Wall Poems | |
---|---|
Muurgedichten, Gedichten op muren | |
A 1912 wall poem in Russian by Alexander Blok. "Ночь, улица, фонарь, аптека," (translation: "The night. The street. Street-lamp. Drugstore,"). Leiden, corner of Roodenburgerstraat and Thorbeckestraat, 2013 | |
Artist |
|
Year | 1992 |
Movement | Street art |
Subject | Poetry |
Location | Leiden, The Netherlands |
Followed by | Wall physics formulas in Leiden [1] |
Wall Poems (Dutch : Muurgedichten, alternatively Gedichten op muren or Dicht op de Muur) is a project in which more than 110 poems in many different languages were painted on the exterior walls of buildings in the city of Leiden, The Netherlands. [2] [3] [4]

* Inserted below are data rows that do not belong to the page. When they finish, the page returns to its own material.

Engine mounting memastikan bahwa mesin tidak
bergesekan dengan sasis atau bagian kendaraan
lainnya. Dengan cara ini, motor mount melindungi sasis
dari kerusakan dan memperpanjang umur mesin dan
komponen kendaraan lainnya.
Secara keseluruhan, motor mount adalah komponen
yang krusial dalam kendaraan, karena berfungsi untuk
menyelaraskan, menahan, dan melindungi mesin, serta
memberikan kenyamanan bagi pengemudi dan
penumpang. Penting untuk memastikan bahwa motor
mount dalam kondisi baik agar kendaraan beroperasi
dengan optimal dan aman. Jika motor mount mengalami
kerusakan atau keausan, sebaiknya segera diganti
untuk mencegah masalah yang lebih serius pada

The Wall Poems project was partly funded by the private Tegen-Beeld foundation of Ben Walenkamp and Jan Willem Bruins, the project's two artists, with additional funding from several corporations and the city of Leiden. [3] [5] It began in 1992 with a poem in Russian by Marina Tsvetaeva and (temporarily) finished in 2005 with the Spanish poem De Profundis by Federico García Lorca. [5] Other poets included in the set include E. E. Cummings, Langston Hughes, Jan Hanlo, Du Fu, Louis Oliver, Pablo Neruda, Rainer Maria Rilke, William Shakespeare, and W. B. Yeats, [4] [6] as well as local writers Piet Paaltjens and J. C. Bloem. [5] One of the more obscure poems in the collection is written in the Buginese language on a canal wall near the Royal Netherlands Institute of Southeast Asian and Caribbean Studies; it and many of the other poems are accompanied by plaques with translations into Dutch and English. [3]
A guide available on the web describes a walking tour for visitors to Leiden that takes in 25 of the 101 poems. [7] The first 43 poems have been collected in a book by Marleen van der Weij, Dicht op de muur: gedichten in Leiden, and the rest are described in a second volume, published in 2005. [8]
Based on the success of the Leiden poetry project, wall poems have also been painted in several other Dutch cities. [9] [10] In 2004 the Dutch embassy to Bulgaria launched a similar project in Sofia, [11] and in 2012 the Tegen-Beeld foundation collaborated with the International Society of Friends of Rimbaud to paint a poem by Arthur Rimbaud, "Le Bateau ivre", on a government building in the 6th arrondissement of Paris. [12] In 2012 a poem by Marsman was painted on a wall in Berlin.